More recently, the hypersensitives have broadened their campaign from reviling the dead to reviling the living. And when they began to run out of major offenses to protest, they created a new category—Microaggressions—an apt designation that refers to offenses so slight that it takes a microscope to detect them. (For me, the term recalls the times, many years ago, when I’d be driving my brood somewhere and hearing one scream from the back seat that he was going to kill his brother because “he looked at me.”)

It is not uncommon in these times for hypersensitives to deny others entry to lecture halls when they don’t approve of the presentations or speakers, or even to physically attack the speakers because they “don’t deserve to speak”!

It seems all that is necessary to arouse hypersensitives’ ire is to disagree with them and have the temerity to express that disagreement. In some cases, it is not only ideas that are opposed but particular words and phrases as well. Many colleges forbid “crazy,” “elderly,” “America is a melting pot,” “I believe the most qualified person should get the job,” and “There is only one race, the human race.”

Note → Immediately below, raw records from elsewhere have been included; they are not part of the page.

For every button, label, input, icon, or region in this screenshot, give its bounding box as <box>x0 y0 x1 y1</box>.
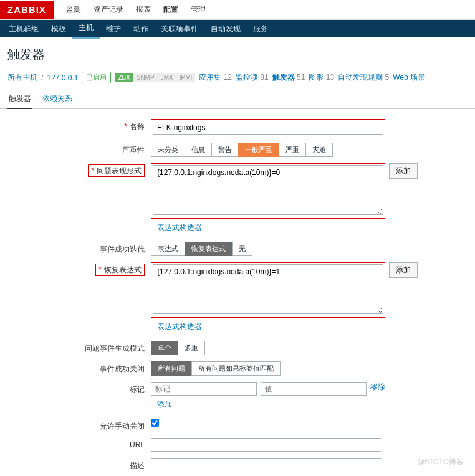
sev-1[interactable]: 信息 <box>185 143 212 157</box>
iface-jmx: JMX <box>158 73 176 82</box>
breadcrumb: 所有主机 / 127.0.0.1 已启用 ZBX SNMP JMX IPMI 应… <box>0 69 475 90</box>
iface-badges: ZBX SNMP JMX IPMI <box>115 73 195 82</box>
iface-zbx: ZBX <box>115 73 133 82</box>
sev-3[interactable]: 一般严重 <box>238 143 279 157</box>
tab-depends[interactable]: 依赖关系 <box>41 90 74 108</box>
url-input[interactable] <box>151 438 381 452</box>
desc-label: 描述 <box>7 458 151 471</box>
subnav-maintenance[interactable]: 维护 <box>100 20 127 38</box>
recovery-expr-label: *恢复表达式 <box>7 262 151 275</box>
recovery-expr-input[interactable]: {127.0.0.1:nginxlogs.nodata(10m)}=1 <box>153 264 383 314</box>
link-web[interactable]: Web 场景 <box>393 73 425 82</box>
page-title: 触发器 <box>0 37 475 69</box>
desc-input[interactable] <box>151 458 381 476</box>
severity-label: 严重性 <box>7 143 151 156</box>
okiter-2[interactable]: 无 <box>232 242 252 256</box>
tag-value-input[interactable] <box>261 382 367 396</box>
prob-gen-label: 问题事件生成模式 <box>7 341 151 354</box>
nav-config[interactable]: 配置 <box>157 0 185 20</box>
sev-0[interactable]: 未分类 <box>151 143 185 157</box>
link-triggers[interactable]: 触发器 <box>272 73 295 82</box>
subnav-hostgroups[interactable]: 主机群组 <box>2 20 45 38</box>
tag-name-input[interactable] <box>151 382 257 396</box>
tag-add-link[interactable]: 添加 <box>157 400 172 409</box>
subnav-discovery[interactable]: 自动发现 <box>204 20 247 38</box>
iface-ipmi: IPMI <box>176 73 196 82</box>
problem-expr-input[interactable]: {127.0.0.1:nginxlogs.nodata(10m)}=0 <box>153 165 383 215</box>
expr-builder-link-1[interactable]: 表达式构造器 <box>157 223 202 232</box>
problem-expr-label: *问题表现形式 <box>7 163 151 176</box>
ok-iter-group[interactable]: 表达式 恢复表达式 无 <box>151 242 252 256</box>
manual-close-label: 允许手动关闭 <box>7 419 151 432</box>
problem-expr-add-button[interactable]: 添加 <box>389 163 418 179</box>
okiter-0[interactable]: 表达式 <box>151 242 185 256</box>
tag-remove-link[interactable]: 移除 <box>370 382 385 393</box>
tags-label: 标记 <box>7 382 151 395</box>
subnav-services[interactable]: 服务 <box>247 20 274 38</box>
ok-iter-label: 事件成功迭代 <box>7 242 151 255</box>
sev-5[interactable]: 灾难 <box>305 143 333 157</box>
okiter-1[interactable]: 恢复表达式 <box>185 242 233 256</box>
recovery-expr-add-button[interactable]: 添加 <box>389 262 418 278</box>
tab-trigger[interactable]: 触发器 <box>7 90 32 109</box>
crumb-allhosts[interactable]: 所有主机 <box>7 72 37 83</box>
nav-admin[interactable]: 管理 <box>185 0 212 20</box>
severity-group[interactable]: 未分类 信息 警告 一般严重 严重 灾难 <box>151 143 333 157</box>
watermark: @51CTO博客 <box>417 457 464 467</box>
manual-close-checkbox[interactable] <box>151 419 159 427</box>
link-apps[interactable]: 应用集 <box>199 73 221 82</box>
sev-4[interactable]: 严重 <box>279 143 306 157</box>
top-nav: ZABBIX 监测 资产记录 报表 配置 管理 <box>0 0 475 20</box>
status-badge: 已启用 <box>82 72 111 83</box>
okclose-1[interactable]: 所有问题如果标签值匹配 <box>191 361 281 376</box>
crumb-host[interactable]: 127.0.0.1 <box>47 74 78 82</box>
subnav-hosts[interactable]: 主机 <box>72 19 100 39</box>
probgen-1[interactable]: 多重 <box>178 341 205 355</box>
probgen-0[interactable]: 单个 <box>151 341 178 355</box>
name-label: *名称 <box>7 119 151 132</box>
subnav-correlation[interactable]: 关联项事件 <box>155 20 204 38</box>
expr-builder-link-2[interactable]: 表达式构造器 <box>157 322 202 331</box>
name-input[interactable] <box>153 121 383 135</box>
nav-inventory[interactable]: 资产记录 <box>87 0 130 20</box>
subnav-actions[interactable]: 动作 <box>127 20 155 38</box>
url-label: URL <box>7 438 151 449</box>
trigger-form: *名称 严重性 未分类 信息 警告 一般严重 严重 灾难 *问题表现形式 {12… <box>0 109 475 476</box>
link-items[interactable]: 监控项 <box>236 73 258 82</box>
prob-gen-group[interactable]: 单个 多重 <box>151 341 205 355</box>
sub-nav: 主机群组 模板 主机 维护 动作 关联项事件 自动发现 服务 <box>0 20 475 37</box>
nav-monitor[interactable]: 监测 <box>60 0 87 20</box>
link-discovery[interactable]: 自动发现规则 <box>338 73 383 82</box>
iface-snmp: SNMP <box>133 73 158 82</box>
ok-close-group[interactable]: 所有问题 所有问题如果标签值匹配 <box>151 361 281 376</box>
okclose-0[interactable]: 所有问题 <box>151 361 192 376</box>
sev-2[interactable]: 警告 <box>211 143 239 157</box>
subnav-templates[interactable]: 模板 <box>45 20 72 38</box>
form-tabs: 触发器 依赖关系 <box>0 90 475 109</box>
link-graphs[interactable]: 图形 <box>309 73 324 82</box>
logo: ZABBIX <box>0 1 54 19</box>
ok-close-label: 事件成功关闭 <box>7 361 151 374</box>
nav-reports[interactable]: 报表 <box>130 0 157 20</box>
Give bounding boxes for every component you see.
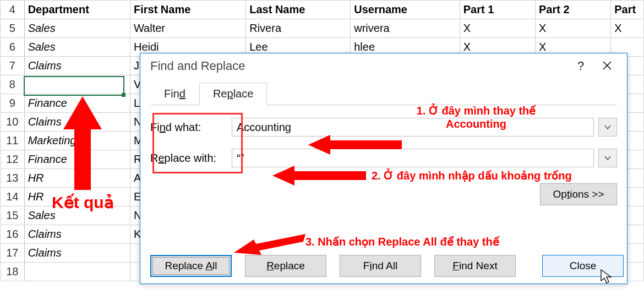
replace-button[interactable]: Replace <box>245 255 326 277</box>
options-button[interactable]: Options >> <box>540 183 617 205</box>
cell[interactable]: Marketing <box>24 132 130 150</box>
row-number[interactable]: 14 <box>1 188 25 206</box>
find-what-label: Find what: <box>150 121 227 134</box>
row-number[interactable]: 6 <box>1 38 25 57</box>
col-header[interactable]: Last Name <box>246 1 351 19</box>
row-number[interactable]: 10 <box>1 113 25 132</box>
cell[interactable]: Walter <box>130 19 245 38</box>
col-header[interactable]: Department <box>24 1 130 19</box>
find-all-button[interactable]: Find All <box>340 255 421 277</box>
cell[interactable]: Claims <box>24 113 130 132</box>
arrow-icon <box>234 234 305 256</box>
chevron-down-icon <box>604 124 611 130</box>
row-number[interactable]: 13 <box>1 169 25 188</box>
cell[interactable]: HR <box>24 188 130 206</box>
find-replace-dialog: Find and Replace ? Find Replace Find wha… <box>140 53 627 284</box>
replace-with-dropdown[interactable] <box>598 149 617 167</box>
row-number[interactable]: 7 <box>1 57 25 75</box>
cell[interactable]: Sales <box>24 206 130 225</box>
replace-all-button[interactable]: Replace All <box>150 255 232 277</box>
col-header[interactable]: First Name <box>130 1 245 19</box>
cell[interactable]: Finance <box>24 150 130 169</box>
cell[interactable]: Finance <box>24 94 130 113</box>
tab-replace[interactable]: Replace <box>199 83 267 105</box>
cell[interactable] <box>24 263 130 281</box>
find-next-button[interactable]: Find Next <box>434 255 516 277</box>
cell[interactable]: X <box>460 19 535 38</box>
row-number[interactable]: 18 <box>1 263 25 281</box>
active-cell[interactable] <box>24 75 130 94</box>
cell[interactable]: X <box>611 19 644 38</box>
col-header[interactable]: Part 2 <box>535 1 610 19</box>
row-number[interactable]: 4 <box>1 1 25 19</box>
cell[interactable]: Sales <box>24 38 130 57</box>
cell[interactable]: Sales <box>24 19 130 38</box>
svg-marker-5 <box>234 234 305 255</box>
row-number[interactable]: 11 <box>1 132 25 150</box>
row-number[interactable]: 17 <box>1 244 25 263</box>
cell[interactable]: Rivera <box>246 19 351 38</box>
tab-find[interactable]: Find <box>150 83 199 105</box>
row-number[interactable]: 16 <box>1 225 25 244</box>
cell[interactable]: HR <box>24 169 130 188</box>
cell[interactable]: wrivera <box>351 19 460 38</box>
replace-with-label: Replace with: <box>150 152 227 165</box>
row-number[interactable]: 5 <box>1 19 25 38</box>
cell[interactable]: Claims <box>24 57 130 75</box>
help-button[interactable]: ? <box>567 59 594 73</box>
dialog-title: Find and Replace <box>150 59 245 73</box>
callout-3: 3. Nhấn chọn Replace All để thay thế <box>305 235 537 248</box>
find-what-input[interactable] <box>232 118 594 137</box>
close-icon[interactable] <box>594 59 620 73</box>
chevron-down-icon <box>604 155 611 161</box>
cell[interactable]: Claims <box>24 225 130 244</box>
find-what-dropdown[interactable] <box>598 118 617 137</box>
cell[interactable]: Claims <box>24 244 130 263</box>
replace-with-input[interactable] <box>232 149 594 167</box>
row-number[interactable]: 8 <box>1 75 25 94</box>
row-number[interactable]: 12 <box>1 150 25 169</box>
row-number[interactable]: 15 <box>1 206 25 225</box>
col-header[interactable]: Part 1 <box>460 1 535 19</box>
col-header[interactable]: Part <box>611 1 644 19</box>
cell[interactable]: X <box>535 19 610 38</box>
col-header[interactable]: Username <box>351 1 460 19</box>
close-button[interactable]: Close <box>542 255 624 277</box>
row-number[interactable]: 9 <box>1 94 25 113</box>
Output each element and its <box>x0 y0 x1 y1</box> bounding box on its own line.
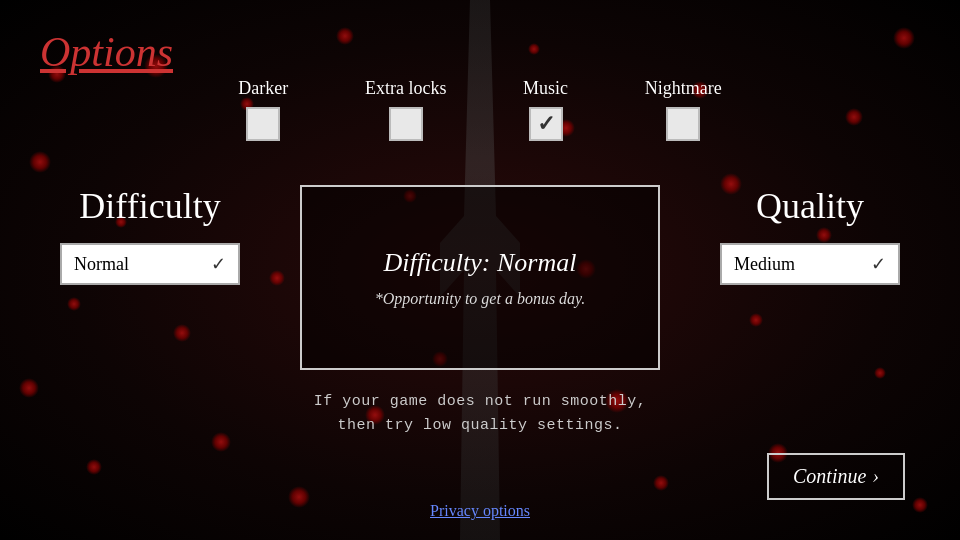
difficulty-section: Difficulty Normal ✓ <box>40 185 260 285</box>
nightmare-checkbox[interactable] <box>666 107 700 141</box>
difficulty-info-box: Difficulty: Normal *Opportunity to get a… <box>300 185 660 370</box>
continue-button[interactable]: Continue › <box>767 453 905 500</box>
continue-arrow-icon: › <box>872 465 879 488</box>
page-title: Options <box>40 28 173 76</box>
darker-label: Darker <box>238 78 288 99</box>
difficulty-info-desc: *Opportunity to get a bonus day. <box>375 290 586 308</box>
checkbox-music: Music <box>523 78 568 141</box>
continue-label: Continue <box>793 465 866 488</box>
extra-locks-label: Extra locks <box>365 78 446 99</box>
difficulty-selected: Normal <box>74 254 129 275</box>
difficulty-dropdown[interactable]: Normal ✓ <box>60 243 240 285</box>
quality-dropdown[interactable]: Medium ✓ <box>720 243 900 285</box>
difficulty-title: Difficulty <box>79 185 220 227</box>
main-content: Options Darker Extra locks Music Nightma… <box>0 0 960 540</box>
quality-hint-line2: then try low quality settings. <box>280 414 680 438</box>
quality-section: Quality Medium ✓ <box>700 185 920 285</box>
quality-dropdown-arrow: ✓ <box>871 253 886 275</box>
music-label: Music <box>523 78 568 99</box>
checkbox-darker: Darker <box>238 78 288 141</box>
darker-checkbox[interactable] <box>246 107 280 141</box>
quality-hint: If your game does not run smoothly, then… <box>280 390 680 438</box>
privacy-options-link[interactable]: Privacy options <box>430 502 530 520</box>
nightmare-label: Nightmare <box>645 78 722 99</box>
extra-locks-checkbox[interactable] <box>389 107 423 141</box>
quality-title: Quality <box>756 185 864 227</box>
quality-hint-line1: If your game does not run smoothly, <box>280 390 680 414</box>
difficulty-dropdown-arrow: ✓ <box>211 253 226 275</box>
quality-selected: Medium <box>734 254 795 275</box>
checkbox-extra-locks: Extra locks <box>365 78 446 141</box>
checkboxes-row: Darker Extra locks Music Nightmare <box>200 78 760 141</box>
checkbox-nightmare: Nightmare <box>645 78 722 141</box>
difficulty-info-title: Difficulty: Normal <box>384 248 577 278</box>
music-checkbox[interactable] <box>529 107 563 141</box>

Some campuses provide lists (*) of banned words together with approved substitutes. For example: “dysfunctional family” instead of “broken home,” “same gender loving” instead of “homosexual,” “non discretionary fragrance” instead of body odor,” “ethically disoriented” for “dishonest,” “chemically inconvenienced” for “drunk,” “rain forest “ for “jungle,” “involuntarily leisured” for “unemployed,” “nonspecifically destinationed individual” for “vagrant,” and “differently logical” for “wrong.”

How can the phenomenon of hypersensitivity be explained? Perhaps there is no definitive answer to this question, but I believe the following are possible causes:

  • For two or three generations, American youth have been been told to feel good about themselves and have discovered that when their behavior gives them little justification for that feeling, they can achieve a similar one by complaining about others’ faults.
  • The same generations have been persuaded that they have innumerable personal rights but no personal responsibilities. As a result, they sincerely believe that fairness and a generous spirit are something they are supremely entitled to receive but not required to offer to others.
  • They were also led to believe that if they praise “diversity” and “tolerance” in every second sentence and condemn “divisiveness” and “intolerance” in every third sentence, others will ignore their incivility.

Though highly contagious, hypersensitivity is easily cured. One need only exercise a modicum of self-control, broaden his or her perspective, and get a life.

Note: The above list (*) was compiled in the U.K. rather than in the U.S. and I suspect a few of the entries may be invented; nevertheless, they serve to illustrate the spirit of political correctness.